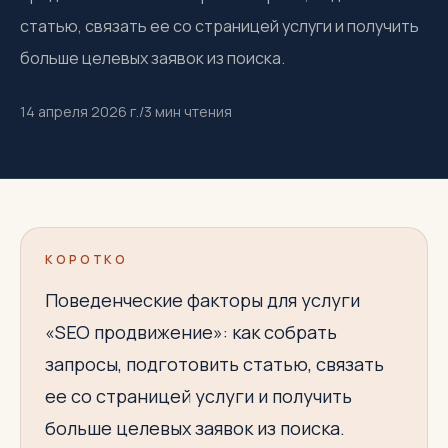
статью, связать ее со страницей услуги и получить
больше целевых заявок из поиска.
14 апреля 2026 г.
/
3
мин чтения
КОРОТКО
Поведенческие факторы для услуги
«SEO продвижение»: как собрать
запросы, подготовить статью, связать
ее со страницей услуги и получить
больше целевых заявок из поиска.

### Task
The answer is the whole listing above, written out verbatim, without its pictures.

### Response box
статью, связать ее со страницей услуги и получить
больше целевых заявок из поиска.
14 апреля 2026 г.
/
3
мин чтения
КОРОТКО
Поведенческие факторы для услуги
«SEO продвижение»: как собрать
запросы, подготовить статью, связать
ее со страницей услуги и получить
больше целевых заявок из поиска.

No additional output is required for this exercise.